1.870 Kilometer bis Madrid, 1.500 bis Barcelona: Spanien ist die am weitesten entfernte Station in unserem Netzwerk, meist mit Fahrerwechsel oder Doppelbesatzung unterwegs. Wegen dieser Distanz planen wir Spanien-Touren häufig mit einer Zwischenlagerstation, statt Standbau-Material am Stück durchzufahren – das reduziert das Risiko bei Verzögerungen unterwegs.
IFEMA Madrid und Fira de Barcelona
Unsere Haupteinsatzorte sind IFEMA Madrid und die Fira de Barcelona an den Standorten Montjuïc und Gran Via. Dort liefern wir unter anderem zum Mobile World Congress und zum Salón Internacional del Automóvil in Barcelona sowie zur FITUR in Madrid.
Weitere Standorte im Netzwerk
An der Ostküste liefern wir zur Feria Valencia in Valencia, im Baskenland zum BEC in Bilbao. Im Süden ergänzt die FIBES in Sevilla das Netz, in Aragonien liefern wir zur Feria de Zaragoza in Zaragoza.
30 bis 48 Stunden mit Zwischenstation
Spanien ist EU-Mitglied, der Warenverkehr aus Deutschland läuft zollfrei; die Herausforderung liegt allein in der Strecke. Ab Berlin kalkulieren wir 30 bis 48 Stunden Transitzeit. Bei zeitkritischen Slots setzen wir Doppelbesatzung und Mobility-Package-konforme Fahrer ein, damit die lange Distanz die Anlieferung ±30 Minuten zum gebuchten Fenster nicht gefährdet.
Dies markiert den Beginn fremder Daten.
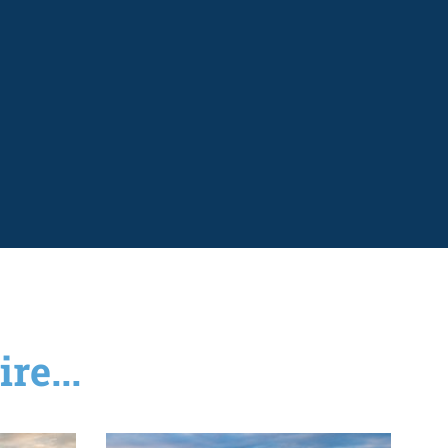
re...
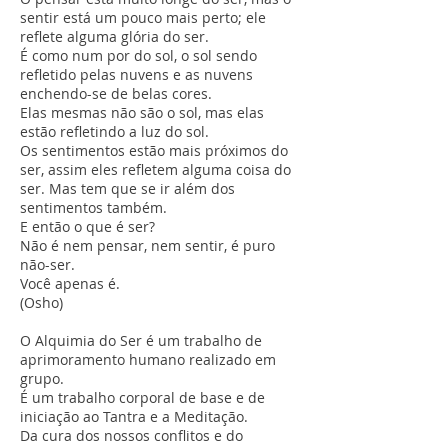
sentir está um pouco mais perto; ele
reflete alguma glória do ser.
É como num por do sol, o sol sendo
refletido pelas nuvens e as nuvens
enchendo-se de belas cores.
Elas mesmas não são o sol, mas elas
estão refletindo a luz do sol.
Os sentimentos estão mais próximos do
ser, assim eles refletem alguma coisa do
ser. Mas tem que se ir além dos
sentimentos também.
E então o que é ser?
Não é nem pensar, nem sentir, é puro
não-ser.
Você apenas é.
(Osho)
O Alquimia do Ser é um trabalho de
aprimoramento humano realizado em
grupo.
É um trabalho corporal de base e de
iniciação ao Tantra e a Meditação.
Da cura dos nossos conflitos e do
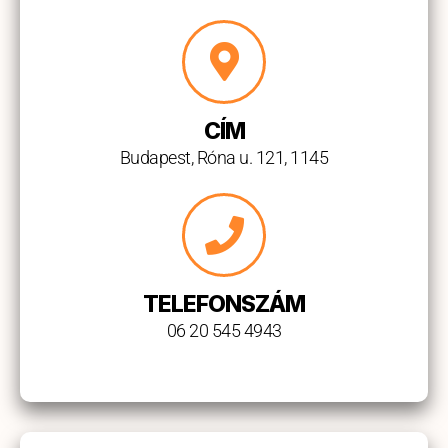
CÍM
Budapest, Róna u. 121, 1145
TELEFONSZÁM
06 20 545 4943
Rückführung oder Zwischenlagerung
Nach Messeende holen wir Standbau-Material und Bühnentechnik direkt am Stand ab und fahren sie zurück oder lagern sie in unserem Berliner Hub zwischen, bis der nächste Einsatz in Spanien oder einem anderen Land ansteht. Die komplette Messe-Spedition inklusive internationaler Direkttransporte läuft über einen Ansprechpartner und einen Festpreis. Weitere Standorte zeigt Unser Netzwerk, Fragen beantwortet unser Kontaktteam.
Kosten trotz langer Strecke
Ein Standard-Stand mit 1 bis 3 Paletten kalkulieren wir für Spanien ab 480 Euro, ein Großstand mit 20 oder mehr Paletten zwischen 3.800 und 9.800 Euro – Fahrerwechsel und Zwischenlagerstation sind im Festpreis bereits berücksichtigt. Zu unseren Kunden zählen Technologieaussteller zum Mobile World Congress in Barcelona ebenso wie Reiseveranstalter zur FITUR in Madrid und Automobilzulieferer im Baskenland rund um Bilbao. Bei einer Strecke von über 1.500 Kilometern lohnt sich frühzeitige Buchung: Wer uns mindestens eine Woche vor dem Anlieferslot kontaktiert, bekommt Fahrerwechsel, Zwischenlagerstation und Zielort-Koordination optimal aufeinander abgestimmt.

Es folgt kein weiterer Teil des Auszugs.